[Records for this task — start]
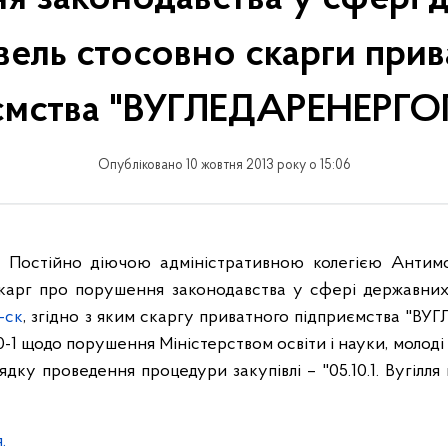
вель стосовно скарги при
иємства "ВУГЛЕДАРЕНЕРГ
Опубліковано 10 жовтня 2013 року о 15:06
у Постійно діючою адміністративною колегією Антимо
скарг про порушення законодавства у сфері державних
-ск
, згідно з яким скаргу приватного підприємства 
10-1 щодо порушення Міністерством освіти і науки, молоді
дку проведення процедури закупівлі – "05.10.1. Вугілля
.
[Records for this task — finish]
__The problem__: Go through the records above and write out every line exactly, passing over the pictures.

__Result__:
вель стосовно скарги при
иємства "ВУГЛЕДАРЕНЕРГ
Опубліковано 10 жовтня 2013 року о 15:06
у Постійно діючою адміністративною колегією Антимо
скарг про порушення законодавства у сфері державних
-ск
, згідно з яким скаргу приватного підприємства 
10-1 щодо порушення Міністерством освіти і науки, молоді
дку проведення процедури закупівлі – "05.10.1. Вугілля
.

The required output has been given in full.